In a complete turnaround from the harsh attention Israel’s media has allocated to besmirch Sara Netanyahu, the Jerusalem Labor Court President admonished plaintiff’s attorney saying, “When I read the lawsuit, the impression I got was that it was clearly meant for the ears of someone other than the court.”
• Netanyahu family: We have no doubt the truth will come out in court.
By Yair Altman
The Jerusalem Labor Court on Wednesday leveled harsh criticism at a lawsuit filed by a former employee at the Prime Minister’s Residence, saying it was clearly meant to influence “someone other than the court.”
Shira Raban, a housekeeper, was employed in the Prime Minister’s Residence through a cleaning company. Two weeks ago she sued Prime Minister Benjamin Netanyahu’s wife, Sara, claiming mistreatment and verbal abuse during her one-month employment at the Jerusalem residence. She is seeking damages to the tune of 225,000 shekels ($64,100).

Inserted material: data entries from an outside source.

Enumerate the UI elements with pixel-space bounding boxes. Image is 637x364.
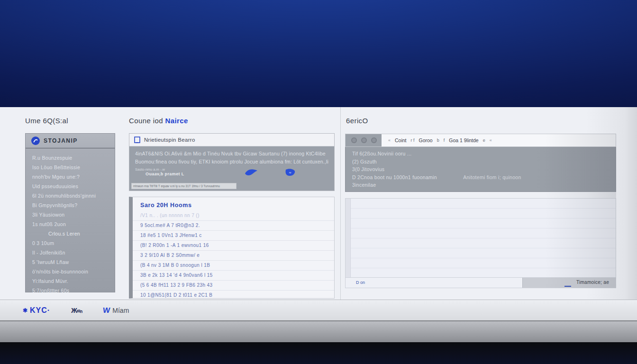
sidebar-panel: STOJANIP R.u Bounzespuie Iso Löuo Beßtte…	[25, 133, 115, 292]
left-heading-text: Ume 6Q(S:al	[25, 117, 68, 125]
menu-item[interactable]: Coint	[395, 137, 407, 143]
middle-heading-accent[interactable]: Nairce	[165, 117, 188, 125]
notice-meta-value: Ouaav,b pramet L	[135, 172, 216, 176]
miam-logo[interactable]: W Míam	[103, 306, 129, 315]
browser-toolbar: « Coint r f Goroo b f Goa 1 9lintde e «	[345, 134, 616, 147]
zhk-logo[interactable]: Ж«ₙ	[71, 307, 82, 314]
back-chevron-icon[interactable]: «	[388, 138, 391, 143]
thumbnails-button[interactable]: Timamoice; ae	[522, 278, 616, 288]
hero-banner	[0, 0, 637, 107]
menu-item[interactable]: Goa 1 9lintde	[449, 137, 478, 143]
window-button-icon[interactable]	[351, 137, 357, 143]
notice-meta-caption: Sasto-nmu a.m -.w	[135, 167, 216, 172]
notice-meta: Sasto-nmu a.m -.w Ouaav,b pramet L	[135, 167, 216, 176]
info-line-left: D 2Cnoa boot nu 1000n1 fuoonamin	[352, 174, 437, 180]
sidebar-item[interactable]: ö'n/nöts bie-bsunnnooin	[32, 267, 115, 276]
menu-separator: b	[437, 138, 439, 143]
window-controls	[346, 134, 382, 146]
kyc-logo-text: KYC·	[30, 306, 50, 315]
rooms-list-row[interactable]: (5 6 4B fH11 13 2 9 FB6 23h 43	[133, 280, 334, 290]
sidebar-item[interactable]: nnoh'bv Mgeu une:?	[32, 172, 115, 182]
notice-card-header: Nrietieutspin Bearro	[129, 134, 334, 146]
info-line: D 2Cnoa boot nu 1000n1 fuoonamin Anitote…	[352, 173, 616, 182]
menu-separator: r f	[411, 138, 415, 143]
sidebar-item[interactable]: 5:7/onßttter 60s	[32, 286, 115, 295]
rooms-list-title: Saro 20H Hooms	[133, 197, 334, 211]
sidebar-header: STOJANIP	[26, 134, 115, 148]
sidebar-nav: R.u Bounzespuie Iso Löuo Beßtteissie nno…	[26, 148, 115, 305]
sidebar-item[interactable]: 3li Yäusiowon	[32, 210, 115, 219]
rooms-list-row[interactable]: (B 4 nv 3 1M B 0 snoogun l 1B	[133, 260, 334, 270]
kyc-logo[interactable]: ✱ KYC·	[23, 306, 50, 315]
sidebar-item[interactable]: 6l 2ü nonmuhlibsnds'ginnni	[32, 191, 115, 200]
screenshot-root: Ume 6Q(S:al Coune iod Nairce 6ericO STOJ…	[0, 0, 637, 364]
browser-empty-list[interactable]	[345, 198, 616, 277]
sidebar-item[interactable]: Uid psseuduuuioies	[32, 182, 115, 191]
sidebar-item[interactable]: 1s nut0ß 2uon	[32, 219, 115, 229]
info-line: 3(0 Jitovovius	[352, 165, 616, 173]
rooms-list-row[interactable]: /V1 n.. . (un nnnnn nn 7 ()	[133, 211, 334, 220]
column-divider	[340, 107, 341, 300]
middle-heading-prefix: Coune iod	[129, 117, 165, 125]
menu-item[interactable]: Goroo	[419, 137, 433, 143]
window-button-icon[interactable]	[361, 137, 367, 143]
status-label: D on	[356, 280, 365, 285]
rooms-list-row[interactable]: 3B e 2k 13 14 'd 4 9n0van6 l 15	[133, 270, 334, 280]
sidebar-item[interactable]: Iso Löuo Beßtteissie	[32, 163, 115, 172]
notice-line: 4inAT6&NIS Oi.A6vii &m Mio d Tinéu Nvuk …	[135, 150, 328, 158]
bottom-gradient-band	[0, 321, 637, 342]
rooms-list-row[interactable]: (B! 2 R00n 1 -A 1 ewvnou1 16	[133, 240, 334, 250]
menu-separator: e	[483, 138, 485, 143]
browser-status-bar: D on Timamoice; ae	[345, 277, 616, 288]
svg-text:rv: rv	[289, 171, 291, 174]
info-line: 3incenilae	[352, 181, 616, 189]
badge-share-icon[interactable]: rv	[283, 168, 297, 177]
kyc-asterisk-icon: ✱	[23, 307, 27, 314]
notice-line: Buomou:finea oou fivou tiy, ETKI knoiom …	[135, 158, 328, 166]
notice-caption-bar: rrinwun rna Tif/Tili T equav v.ni ly u.n…	[131, 183, 237, 189]
list-gutter	[346, 199, 351, 277]
document-icon	[134, 136, 141, 144]
info-line: Tif 6(2ßou.Novinii ooru ...	[352, 150, 616, 158]
rooms-list-row[interactable]: 18 #e5 1 0Vn1 3 JHenw1 c	[133, 230, 334, 240]
sidebar-item[interactable]: 0 3 10um	[32, 238, 115, 248]
notice-card: Nrietieutspin Bearro 4inAT6&NIS Oi.A6vii…	[129, 133, 335, 191]
bird-share-icon[interactable]	[244, 168, 258, 177]
sidebar-subitem[interactable]: Crlou.s Leren	[32, 229, 115, 238]
sidebar-item[interactable]: 5 'IwruuM Lñaw	[32, 257, 115, 267]
forward-chevron-icon[interactable]: «	[490, 138, 492, 143]
notice-card-title: Nrietieutspin Bearro	[144, 137, 195, 143]
zhk-logo-mark-icon: Ж«ₙ	[71, 307, 82, 314]
sidebar-item[interactable]: Yi:lfaiund Müvr.	[32, 276, 115, 286]
right-heading-text: 6ericO	[346, 117, 368, 125]
footer-bar: ✱ KYC· Ж«ₙ W Míam	[0, 300, 637, 321]
rooms-list-row[interactable]: 10 1@N51(81 D 2 t011 e 2C1 B	[133, 290, 334, 300]
rooms-list-row[interactable]: 3 2 9/10 AI B 2 S0mmw/ e	[133, 250, 334, 260]
middle-column-heading: Coune iod Nairce	[129, 117, 188, 125]
notice-card-body: 4inAT6&NIS Oi.A6vii &m Mio d Tinéu Nvuk …	[129, 146, 334, 177]
info-line-right: Anitotemi fiom i; quinoon	[463, 174, 521, 180]
brand-name: STOJANIP	[44, 137, 78, 144]
sidebar-item[interactable]: Bi Gmpyvnltögnlls?	[32, 200, 115, 210]
sidebar-item[interactable]: Il - Jolfenikißn	[32, 248, 115, 257]
menu-bar: « Coint r f Goroo b f Goa 1 9lintde e «	[382, 137, 492, 143]
left-column-heading: Ume 6Q(S:al	[25, 117, 68, 125]
rooms-list-panel: Saro 20H Hooms /V1 n.. . (un nnnnn nn 7 …	[129, 197, 335, 299]
menu-separator: f	[444, 138, 445, 143]
browser-info-area: Tif 6(2ßou.Novinii ooru ... (2) Gszuth 3…	[345, 147, 616, 192]
bottom-black-band	[0, 342, 637, 364]
right-column-heading: 6ericO	[346, 117, 368, 125]
miam-w-icon: W	[102, 306, 110, 315]
info-line: (2) Gszuth	[352, 158, 616, 166]
brand-link-icon	[31, 136, 40, 145]
window-button-icon[interactable]	[371, 137, 377, 143]
sidebar-item[interactable]: R.u Bounzespuie	[32, 153, 115, 163]
notice-meta-row: Sasto-nmu a.m -.w Ouaav,b pramet L rv	[135, 167, 328, 177]
miam-logo-text: Míam	[112, 307, 129, 314]
rooms-list-row[interactable]: 9 5ocl.me# A 7 tR0@n3 2.	[133, 220, 334, 230]
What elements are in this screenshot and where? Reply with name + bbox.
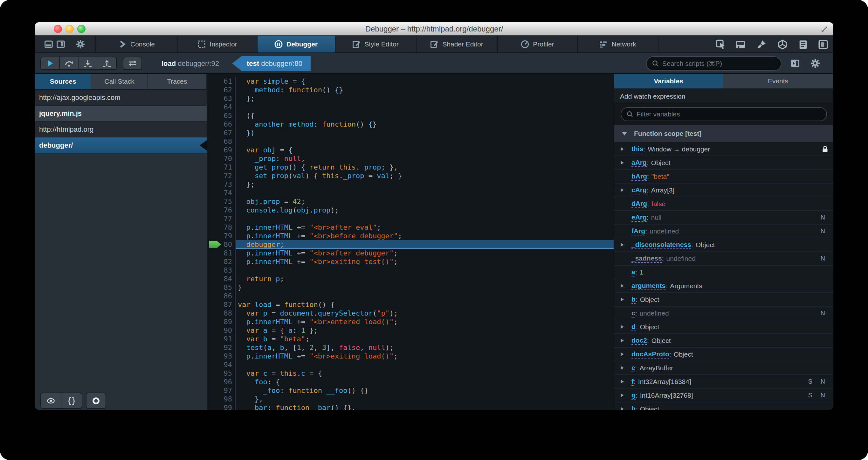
variable-name[interactable]: f [631, 378, 634, 386]
code-line-62[interactable]: 62 method: function() {} [208, 86, 614, 94]
code-line-66[interactable]: 66 another_method: function() {} [208, 120, 614, 128]
variables-tab-events[interactable]: Events [723, 74, 833, 88]
variable-row-b[interactable]: b:Object [614, 293, 833, 307]
line-number[interactable]: 88 [208, 309, 236, 317]
code-line-79[interactable]: 79 p.innerHTML += "<br>before debugger"; [208, 232, 614, 240]
line-number[interactable]: 85 [208, 283, 236, 292]
variable-row-d[interactable]: d:Object [614, 320, 833, 334]
line-number[interactable]: 76 [208, 206, 236, 214]
variable-name[interactable]: g [631, 391, 636, 400]
line-number[interactable]: 96 [208, 378, 236, 386]
variable-value[interactable]: Int16Array[32768] [640, 392, 693, 399]
step-over-button[interactable] [60, 57, 79, 69]
variable-name[interactable]: cArg [631, 186, 647, 194]
variable-value[interactable]: ArrayBuffer [640, 364, 674, 372]
expand-arrow-icon[interactable] [614, 324, 631, 329]
code-line-83[interactable]: 83 [208, 266, 614, 275]
code-line-81[interactable]: 81 p.innerHTML += "<br>after debugger"; [208, 249, 614, 257]
source-item[interactable]: debugger/ [35, 138, 207, 153]
code-line-61[interactable]: 61 var simple = { [208, 77, 614, 86]
pick-element-icon[interactable] [715, 39, 726, 50]
sources-tab-traces[interactable]: Traces [148, 74, 207, 89]
variable-name[interactable]: a [631, 268, 635, 277]
variable-value[interactable]: Object [651, 159, 671, 167]
variable-row-arguments[interactable]: arguments:Arguments [614, 279, 833, 293]
filter-variables-input[interactable]: Filter variables [621, 107, 827, 121]
line-number[interactable]: 82 [208, 257, 236, 266]
add-watch-expression[interactable]: Add watch expression [614, 89, 833, 104]
line-number[interactable]: 84 [208, 275, 236, 283]
line-number[interactable]: 70 [208, 154, 236, 163]
tab-style-editor[interactable]: Style Editor [335, 36, 416, 53]
variable-row-bArg[interactable]: bArg:"beta" [614, 170, 833, 183]
toggle-visibility-button[interactable] [41, 393, 61, 408]
line-number[interactable]: 93 [208, 352, 236, 361]
line-number[interactable]: 78 [208, 223, 236, 232]
expand-arrow-icon[interactable] [614, 160, 631, 166]
variable-name[interactable]: fArg [631, 227, 645, 235]
variable-value[interactable]: Object [651, 337, 671, 345]
variables-tab-variables[interactable]: Variables [614, 74, 723, 88]
code-line-92[interactable]: 92 test(a, b, [1, 2, 3], false, null); [208, 343, 614, 352]
line-number[interactable]: 97 [208, 386, 236, 395]
variable-name[interactable]: _sadness [631, 255, 662, 263]
code-line-93[interactable]: 93 p.innerHTML += "<br>exiting load()"; [208, 352, 614, 361]
source-item[interactable]: jquery.min.js [35, 106, 207, 121]
code-line-75[interactable]: 75 obj.prop = 42; [208, 197, 614, 206]
line-number[interactable]: 72 [208, 171, 236, 180]
code-line-99[interactable]: 99 bar: function _bar() {}, [208, 403, 614, 410]
tab-shader-editor[interactable]: Shader Editor [416, 36, 497, 53]
variable-value[interactable]: Arguments [670, 282, 702, 290]
black-box-button[interactable] [123, 57, 142, 70]
variable-row-cArg[interactable]: cArg:Array[3] [614, 183, 833, 197]
variable-value[interactable]: Window → debugger [648, 145, 710, 153]
variable-value[interactable]: Array[3] [651, 186, 675, 194]
code-line-89[interactable]: 89 p.innerHTML += "<br>entered load()"; [208, 317, 614, 326]
variable-name[interactable]: b [631, 295, 636, 304]
line-number[interactable]: 91 [208, 335, 236, 343]
panel-toggle-icon[interactable] [790, 58, 800, 68]
tab-inspector[interactable]: Inspector [178, 36, 257, 53]
line-number[interactable]: 61 [208, 77, 236, 86]
variable-name[interactable]: docAsProto [631, 350, 669, 358]
code-line-65[interactable]: 65 ({ [208, 111, 614, 120]
settings-gear-icon[interactable] [810, 58, 820, 68]
code-line-98[interactable]: 98 }, [208, 395, 614, 403]
variable-name[interactable]: arguments [631, 282, 665, 290]
variable-value[interactable]: undefined [666, 255, 696, 262]
scope-header[interactable]: Function scope [test] [614, 125, 833, 143]
dock-bottom-icon[interactable] [44, 39, 54, 49]
expand-arrow-icon[interactable] [614, 406, 631, 410]
responsive-mode-icon[interactable] [818, 39, 829, 50]
code-line-95[interactable]: 95 var c = this.c = { [208, 369, 614, 378]
line-number[interactable]: 81 [208, 249, 236, 257]
variable-row-fArg[interactable]: fArg:undefinedN [614, 225, 833, 238]
variable-name[interactable]: doc2 [631, 337, 647, 345]
resize-icon[interactable] [820, 25, 829, 34]
variable-value[interactable]: Object [640, 323, 659, 331]
variable-name[interactable]: e [631, 364, 635, 372]
line-number[interactable]: 98 [208, 395, 236, 403]
expand-arrow-icon[interactable] [614, 146, 631, 152]
code-line-87[interactable]: 87var load = function() { [208, 300, 614, 309]
resume-button[interactable] [41, 57, 60, 69]
variable-row-f[interactable]: f:Int32Array[16384]S N [614, 375, 833, 389]
gear-icon[interactable] [76, 39, 85, 49]
variable-value[interactable]: Object [674, 351, 693, 358]
variable-value[interactable]: undefined [640, 310, 669, 317]
tab-network[interactable]: Network [578, 36, 658, 53]
code-line-73[interactable]: 73 }; [208, 180, 614, 189]
variable-row-this[interactable]: this:Window → debugger [614, 143, 833, 156]
split-console-icon[interactable] [735, 39, 746, 50]
variable-row-e[interactable]: e:ArrayBuffer [614, 362, 833, 375]
expand-arrow-icon[interactable] [614, 283, 631, 289]
pause-exceptions-button[interactable] [86, 393, 106, 409]
code-line-72[interactable]: 72 set prop(val) { this._prop = val; } [208, 171, 614, 180]
line-number[interactable]: 65 [208, 111, 236, 120]
line-number[interactable]: 90 [208, 326, 236, 335]
variable-value[interactable]: "beta" [651, 173, 669, 180]
variable-row-eArg[interactable]: eArg:nullN [614, 211, 833, 225]
variable-name[interactable]: d [631, 323, 636, 331]
line-number[interactable]: 75 [208, 197, 236, 206]
line-number[interactable]: 83 [208, 266, 236, 275]
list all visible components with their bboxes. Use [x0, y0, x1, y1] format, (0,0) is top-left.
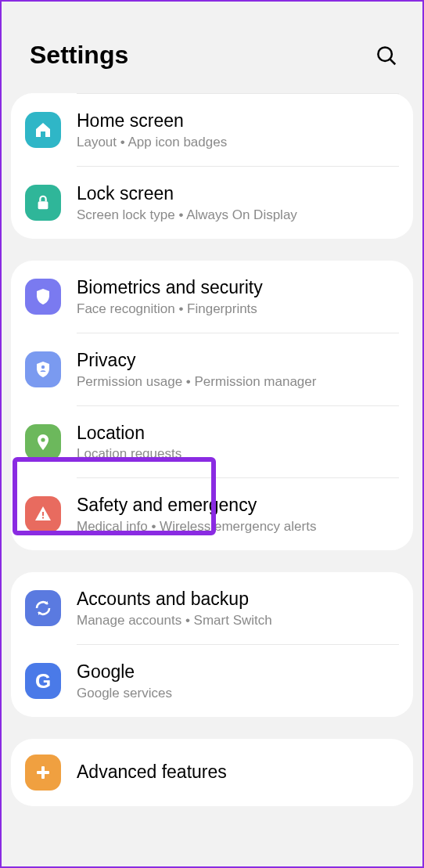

Netanyahu’s attorney, Yossi Cohen, argued that Raban’s lawsuit was “filled throughout with disgraceful and defamatory expressions, which do not belong in a court of law. … The plaintiff makes use of the phrase ‘slave’ or ‘personal slave’ dozens of times throughout the claim and I doubt the court should hear this complaint at all.”
Labor Court President Judge Eyal Avrahami agreed. Admonishing Raban’s attorney Oren Gross, he said, “When I read the lawsuit, the impression I got was that it was clearly meant for the ears of someone other than the court. The phrases you use to describe employees don’t belong in there.
“The descriptions detailed [in the complaint] don’t belong in a legal proceeding, and I will not allow it. Your job,” he told Gross, “is to draft the plaintiff’s claims into a legal document. I don’t care about the background noise at the Prime Minister’s Residence. I care about the plaintiff’s argument. … This entire lawsuit was designed to give the legal proceeding an air of notoriety that is completely irrelevant.”
Gross said the description used in the complaint relied on Raban’s account of the events.
Cohen’s statement of defense argued that “the plaintiff is making ugly, false claims against the defendant while seriously undermining the privacy of the defendant as well as that of third parties who are not involved in the case.
“Moreover, the plaintiff does not claim that Mrs. Netanyahu was her employer, and that should be sufficient to prompt the immediate dismissal of the suit,” he said.
A statement by the Netanyahu family issued after the hearing said the proceeding “was an unequivocal victory for Mrs. Netanyahu and an utter failure for the group of lawyers and publicists trying to pin lies and false stories on her.
“The president of the Labor Court affirmed our claim that this lawsuit seeks to serve a media spin, is defamatory and has no merit. We have no doubt that in this case as well, the truth will come out and the allegations will be proven false in court.”